“Please love and care for this orphan child.”
A tramp (Charlie Chaplin) adopts an infant left in a car by an unwed mother (Edna Purviance), and soon grows to love him like a son. When the child (Jackie Coogan) is eventually taken away by social workers, Chaplin does everything possible to get him back.
Genres, Themes, Actors, and Directors:
- Charlie Chaplin Films
- Father and Child
- Raising Kids
- Silent Films
Response to Peary’s Review:
Peary notes that Charlie Chaplin’s “first feature film” was also “his most autobiographical work, one in which he dared relive, through five-year-old Jackie Coogan, memories of a destitute childhood, his need for a mother, and the fear of being sent to an orphanage”. For the first time, Chaplin was able to craft “characters from [whom] humor develops naturally rather than do[ing] some quick slapstick immediately to hook an audience; show that he was an actor who could do comedy and not just a clown; and establish a story (part drama, part comedy) that he… needn’t dominate”. Peary further points out that this “moving film has remarkable interplay between Chaplin and Coogan, who loved each other off screen as well”, and notes that it has not only “tear-jerking scenes” but “great comic moments” as well — though he argues that the “interestingly filmed dream sequence” would “work better if it came earlier, so as not to break momentum”.

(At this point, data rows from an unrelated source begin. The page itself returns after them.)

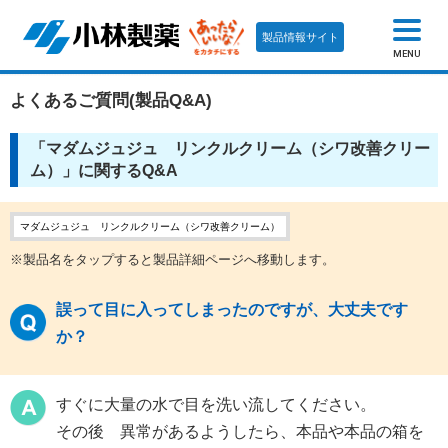
製品情報サイト
MENU
よくあるご質問(製品Q&A)
「マダムジュジュ リンクルクリーム（シワ改善クリー
ム）」に関するQ&A
マダムジュジュ リンクルクリーム（シワ改善クリーム）
※製品名をタップすると製品詳細ページへ移動します。
誤って目に入ってしまったのですが、大丈夫です
か？
すぐに大量の水で目を洗い流してください。
その後 異常があるようしたら、本品や本品の箱を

Peary’s review just about sums up the essence of this historically pivotal film, which paved the way for Chaplin’s future successes, and left us with some truly indelible images — most notably that of Coogan (a marvelous child actor) sobbing for his “father” while being taken away by supposedly well-meaning authority figures. To that end, the storyline is undeniably melodramatic — starting with an unwed mother who must give up her child, and ending with an unrealistically coincidental denouement. But Chaplin handles the material so well — carefully weaving moments of genuine humor into a situation rife with heartache — that we’re willing to forgive the film’s more manipulative elements. My favorite moments: Chaplin rigging an ad hoc milk bottle for the squalling infant (I can only imagine how many hours of footage perfectionist Chaplin must have shot to get the resulting sequence!); Chaplin sneaking Coogan into his bed at a shelter; Chaplin’s pockets being picked by a sleeping neighbor.
Redeeming Qualities and Moments:
- Jackie Coogan as the Kid
- Many memorable moments
Yes, both for its historical value and as an effectively heartwarming tale.
- Genuine Classic
- Historically Relevant
One thought on “Kid, The (1921)”
A once-must (with reservations), for its place in cinema history.

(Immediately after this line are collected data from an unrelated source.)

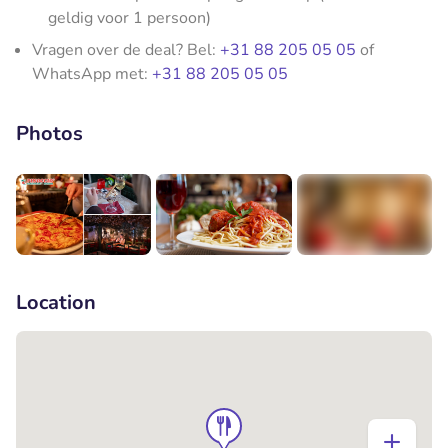
geldig voor 1 persoon)
Vragen over de deal? Bel:
+31 88 205 05 05
of
WhatsApp met:
+31 88 205 05 05
Photos
+6
Location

Seeing this again, I find it’s not, for me, a favorite Chaplin film. However…I can’t argue with the fact that it has an undeniable sharpness and vitality (compared with a number of other films of its day) and is more than adequately inventive. And – if I can continue attempting to be objective – I think time has been kind to the film.
It will appeal to others for its depiction of a love that grows between two outcasts of society – and I can appreciate that.
It also makes a wise move in keeping captions to a minimum – and finds every opportunity to let the visual rule the day.
My main issue comes with the latter part of the film, esp. the extended dream sequence. It’s a larger chunk of such a short film and it feels out-of-place – and not all that effective. Although I can see where it is helpful in off-setting the bleak (if still comic) tone in everything that comes before it. I just find it a little desperate when it serves so little purpose…except to make the film longer and compensate for the overall thinness of the plot.
On top of that, once that sequence is over, there’s very little film left to tie things up with. The resolution is rushed and, for me, it’s not all that satisfactory…when it easily could have been.